Machine deletion can be broken down into the following phases:

Machine deletion is triggered (i.e. the metadata.deletionTimestamp is set)
Machine controller waits until all pre-drain hooks succeeded, if any are registered
- Pre-drain hooks can be registered by adding annotations with the pre-drain.delete.hook.machine.cluster.x-k8s.io prefix to the Machine object
Machine controller checks if the Machine should be drained, drain is skipped if:
- The Machine has the machine.cluster.x-k8s.io/exclude-node-draining annotation
- The Machine.spec.nodeDrainTimeout field is set and already expired (unset or 0 means no timeout)
- The Machine is owned by a KubeadmControlPlane and the pre-terminate hook has been already removed
If the Machine should be drained, the Machine controller evicts all relevant Pods from the Node (see details in Node drain)
Machine controller checks if we should wait until all volumes are detached, this is skipped if:
- The Machine has the machine.cluster.x-k8s.io/exclude-wait-for-node-volume-detach annotation
- The Machine.spec.nodeVolumeDetachTimeout field is set and already expired (unset or 0 means no timeout)
- The Machine is owned by a KubeadmControlPlane and the pre-terminate hook has been already removed
If we should wait for volume detach, the Machine controller waits until Node.status.volumesAttached is empty and there are no more VolumeAttachment objects that indicate that there are still volumes attached to the Node
- Typically the volumes are getting detached by CSI after the corresponding Pods have been evicted during drain
Machine controller waits until all pre-terminate hooks succeeded, if any are registered
- Pre-terminate hooks can be registered by adding annotations with the pre-terminate.delete.hook.machine.cluster.x-k8s.io prefix to the Machine object
Machine controller deletes the InfrastructureMachine object (e.g. DockerMachine) of the Machine and waits until it is gone
Machine controller deletes the BootstrapConfig object (e.g. KubeadmConfig) of the machine and waits until it is gone
Machine controller deletes the Node object in the workload cluster
- Node deletion will be retried until either the Node object is gone or Machine.spec.nodeDeletionTimeout is expired (0 means no timeout, but the field defaults to 10s)
- Note: Nodes are usually also deleted by cloud controller managers, which is why Cluster API per default only tries to delete Nodes for 10s.

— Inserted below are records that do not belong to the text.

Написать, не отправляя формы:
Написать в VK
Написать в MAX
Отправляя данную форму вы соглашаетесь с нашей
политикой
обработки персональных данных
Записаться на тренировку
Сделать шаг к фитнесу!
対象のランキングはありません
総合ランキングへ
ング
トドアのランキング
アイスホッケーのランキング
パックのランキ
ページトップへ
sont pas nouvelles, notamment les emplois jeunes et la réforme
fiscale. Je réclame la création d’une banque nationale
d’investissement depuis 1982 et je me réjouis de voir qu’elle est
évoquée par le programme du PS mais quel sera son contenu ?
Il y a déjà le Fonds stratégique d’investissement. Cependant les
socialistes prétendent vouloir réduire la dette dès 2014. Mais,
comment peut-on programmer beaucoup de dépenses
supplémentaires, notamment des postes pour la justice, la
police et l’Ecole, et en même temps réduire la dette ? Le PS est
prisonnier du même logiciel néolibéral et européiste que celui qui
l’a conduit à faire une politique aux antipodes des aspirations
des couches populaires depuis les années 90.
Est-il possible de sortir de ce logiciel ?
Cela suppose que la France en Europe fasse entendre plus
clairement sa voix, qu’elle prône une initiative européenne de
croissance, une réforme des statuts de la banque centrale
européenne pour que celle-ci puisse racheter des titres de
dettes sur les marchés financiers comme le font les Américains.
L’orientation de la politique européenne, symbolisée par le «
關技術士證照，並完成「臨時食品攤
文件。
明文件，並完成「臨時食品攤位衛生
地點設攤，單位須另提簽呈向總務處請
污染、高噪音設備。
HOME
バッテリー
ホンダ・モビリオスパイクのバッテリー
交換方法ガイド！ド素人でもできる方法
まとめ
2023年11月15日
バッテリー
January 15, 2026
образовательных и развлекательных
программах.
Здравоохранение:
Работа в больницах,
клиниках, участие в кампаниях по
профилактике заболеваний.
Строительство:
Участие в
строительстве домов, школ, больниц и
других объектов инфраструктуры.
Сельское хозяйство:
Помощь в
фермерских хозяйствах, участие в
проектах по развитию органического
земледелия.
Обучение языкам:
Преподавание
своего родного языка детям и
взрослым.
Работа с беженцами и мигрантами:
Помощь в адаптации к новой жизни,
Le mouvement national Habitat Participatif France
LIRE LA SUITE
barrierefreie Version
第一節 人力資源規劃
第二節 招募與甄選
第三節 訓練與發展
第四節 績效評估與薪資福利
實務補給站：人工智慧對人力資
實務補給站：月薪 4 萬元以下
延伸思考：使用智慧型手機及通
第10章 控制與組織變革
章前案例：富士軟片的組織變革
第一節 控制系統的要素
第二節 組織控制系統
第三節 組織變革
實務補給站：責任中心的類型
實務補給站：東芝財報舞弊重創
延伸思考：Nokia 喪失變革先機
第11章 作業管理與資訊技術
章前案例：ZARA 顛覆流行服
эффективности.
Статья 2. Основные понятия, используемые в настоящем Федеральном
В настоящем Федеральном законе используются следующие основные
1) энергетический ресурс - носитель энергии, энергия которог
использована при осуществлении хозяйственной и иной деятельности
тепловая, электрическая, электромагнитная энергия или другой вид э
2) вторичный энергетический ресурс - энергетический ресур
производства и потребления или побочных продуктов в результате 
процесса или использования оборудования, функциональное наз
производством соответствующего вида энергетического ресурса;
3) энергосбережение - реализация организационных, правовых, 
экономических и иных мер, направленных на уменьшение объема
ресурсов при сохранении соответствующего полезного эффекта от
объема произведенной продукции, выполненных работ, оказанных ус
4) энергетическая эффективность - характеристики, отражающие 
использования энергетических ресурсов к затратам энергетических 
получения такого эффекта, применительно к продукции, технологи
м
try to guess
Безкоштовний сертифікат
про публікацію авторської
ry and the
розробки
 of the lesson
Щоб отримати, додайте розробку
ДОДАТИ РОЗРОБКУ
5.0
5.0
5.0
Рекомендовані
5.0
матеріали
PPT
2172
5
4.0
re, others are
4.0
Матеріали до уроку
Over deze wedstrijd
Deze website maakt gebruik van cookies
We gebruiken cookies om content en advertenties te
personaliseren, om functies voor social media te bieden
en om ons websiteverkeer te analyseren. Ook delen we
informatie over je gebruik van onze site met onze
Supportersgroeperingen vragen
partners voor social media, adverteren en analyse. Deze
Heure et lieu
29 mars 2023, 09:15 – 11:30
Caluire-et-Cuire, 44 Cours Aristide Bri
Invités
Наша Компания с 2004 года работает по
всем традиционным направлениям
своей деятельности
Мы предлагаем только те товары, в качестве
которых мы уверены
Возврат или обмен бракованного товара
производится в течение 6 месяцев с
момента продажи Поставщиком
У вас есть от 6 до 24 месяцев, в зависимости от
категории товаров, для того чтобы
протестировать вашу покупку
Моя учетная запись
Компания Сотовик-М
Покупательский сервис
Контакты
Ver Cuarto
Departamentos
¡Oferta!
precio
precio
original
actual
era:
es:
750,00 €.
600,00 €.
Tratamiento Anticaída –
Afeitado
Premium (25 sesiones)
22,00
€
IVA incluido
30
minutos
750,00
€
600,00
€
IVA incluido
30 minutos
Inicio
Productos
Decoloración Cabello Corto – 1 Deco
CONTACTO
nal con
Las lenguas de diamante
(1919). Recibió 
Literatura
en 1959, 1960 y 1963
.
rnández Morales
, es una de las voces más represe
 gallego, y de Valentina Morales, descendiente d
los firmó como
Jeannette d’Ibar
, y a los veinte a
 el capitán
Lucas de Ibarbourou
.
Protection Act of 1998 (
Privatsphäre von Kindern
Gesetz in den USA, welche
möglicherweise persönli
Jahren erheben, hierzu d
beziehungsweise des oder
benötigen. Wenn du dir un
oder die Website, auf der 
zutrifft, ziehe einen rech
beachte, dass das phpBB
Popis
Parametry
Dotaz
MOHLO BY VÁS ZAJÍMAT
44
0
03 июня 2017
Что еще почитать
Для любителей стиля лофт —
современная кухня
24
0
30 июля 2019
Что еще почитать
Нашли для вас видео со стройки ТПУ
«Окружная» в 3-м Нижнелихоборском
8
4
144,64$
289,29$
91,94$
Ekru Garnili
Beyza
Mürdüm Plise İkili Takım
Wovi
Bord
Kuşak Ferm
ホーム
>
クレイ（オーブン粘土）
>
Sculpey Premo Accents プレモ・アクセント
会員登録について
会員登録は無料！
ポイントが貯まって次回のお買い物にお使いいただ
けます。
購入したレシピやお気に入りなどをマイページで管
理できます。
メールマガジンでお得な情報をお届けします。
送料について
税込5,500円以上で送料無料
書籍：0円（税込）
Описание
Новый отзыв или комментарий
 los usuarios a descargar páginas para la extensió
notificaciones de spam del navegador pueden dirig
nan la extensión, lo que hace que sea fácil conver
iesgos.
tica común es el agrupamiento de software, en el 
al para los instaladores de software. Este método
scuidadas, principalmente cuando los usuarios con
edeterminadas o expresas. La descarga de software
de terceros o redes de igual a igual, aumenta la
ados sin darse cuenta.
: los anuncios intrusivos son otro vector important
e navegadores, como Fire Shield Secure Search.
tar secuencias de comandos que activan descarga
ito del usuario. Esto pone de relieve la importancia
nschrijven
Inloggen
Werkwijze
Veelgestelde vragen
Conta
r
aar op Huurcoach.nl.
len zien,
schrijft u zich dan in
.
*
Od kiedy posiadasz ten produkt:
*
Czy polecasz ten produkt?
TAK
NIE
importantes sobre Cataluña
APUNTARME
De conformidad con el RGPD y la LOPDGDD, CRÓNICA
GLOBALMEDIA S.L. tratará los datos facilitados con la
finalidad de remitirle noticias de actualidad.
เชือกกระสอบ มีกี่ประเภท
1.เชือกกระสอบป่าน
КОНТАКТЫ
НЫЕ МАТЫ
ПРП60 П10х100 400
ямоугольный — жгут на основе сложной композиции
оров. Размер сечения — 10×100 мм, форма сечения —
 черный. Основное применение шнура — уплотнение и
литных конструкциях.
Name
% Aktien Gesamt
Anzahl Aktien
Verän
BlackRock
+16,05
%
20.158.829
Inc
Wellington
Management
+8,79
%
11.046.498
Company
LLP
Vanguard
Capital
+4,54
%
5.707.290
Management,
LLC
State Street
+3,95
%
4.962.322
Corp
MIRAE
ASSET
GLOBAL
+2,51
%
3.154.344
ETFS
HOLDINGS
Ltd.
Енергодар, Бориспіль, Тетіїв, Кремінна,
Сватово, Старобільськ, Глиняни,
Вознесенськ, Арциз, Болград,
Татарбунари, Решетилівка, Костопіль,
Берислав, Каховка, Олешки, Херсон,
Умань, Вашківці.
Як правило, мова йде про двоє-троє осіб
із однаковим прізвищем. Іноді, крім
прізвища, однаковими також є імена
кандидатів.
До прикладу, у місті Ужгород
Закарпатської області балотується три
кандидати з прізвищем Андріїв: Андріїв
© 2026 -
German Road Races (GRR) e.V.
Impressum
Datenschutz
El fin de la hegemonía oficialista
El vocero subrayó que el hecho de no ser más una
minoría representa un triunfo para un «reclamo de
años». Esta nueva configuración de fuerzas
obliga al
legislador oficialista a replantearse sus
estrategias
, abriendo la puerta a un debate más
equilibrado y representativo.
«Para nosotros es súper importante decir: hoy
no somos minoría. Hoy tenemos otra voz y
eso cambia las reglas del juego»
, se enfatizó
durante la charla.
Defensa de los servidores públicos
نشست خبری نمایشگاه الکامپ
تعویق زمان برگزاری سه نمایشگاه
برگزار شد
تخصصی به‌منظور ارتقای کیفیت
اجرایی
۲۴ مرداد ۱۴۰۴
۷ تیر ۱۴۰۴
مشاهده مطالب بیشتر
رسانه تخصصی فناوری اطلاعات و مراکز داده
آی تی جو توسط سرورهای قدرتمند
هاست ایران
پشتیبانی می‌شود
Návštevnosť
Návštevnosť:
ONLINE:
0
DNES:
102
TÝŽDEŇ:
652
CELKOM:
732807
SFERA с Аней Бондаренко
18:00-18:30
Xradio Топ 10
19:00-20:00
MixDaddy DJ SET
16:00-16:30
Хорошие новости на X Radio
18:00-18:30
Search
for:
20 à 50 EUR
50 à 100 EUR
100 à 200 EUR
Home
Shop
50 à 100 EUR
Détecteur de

Note: There are cases where Node drain, wait for volume detach and Node deletion is skipped. For these please take a look at the implementation of the isDeleteNodeAllowed function.

Node drain

This section describes details of the Node drain process in Cluster API. Cluster API implements Node drain aligned with kubectl drain. One major difference is that the Cluster API controller does not actively wait during Reconcile until all Pods are drained from the Node. Instead it continuously evicts Pods and requeues after 20s until all relevant Pods have been drained from the Node or until the Machine.spec.nodeDrainTimeout is reached (if configured).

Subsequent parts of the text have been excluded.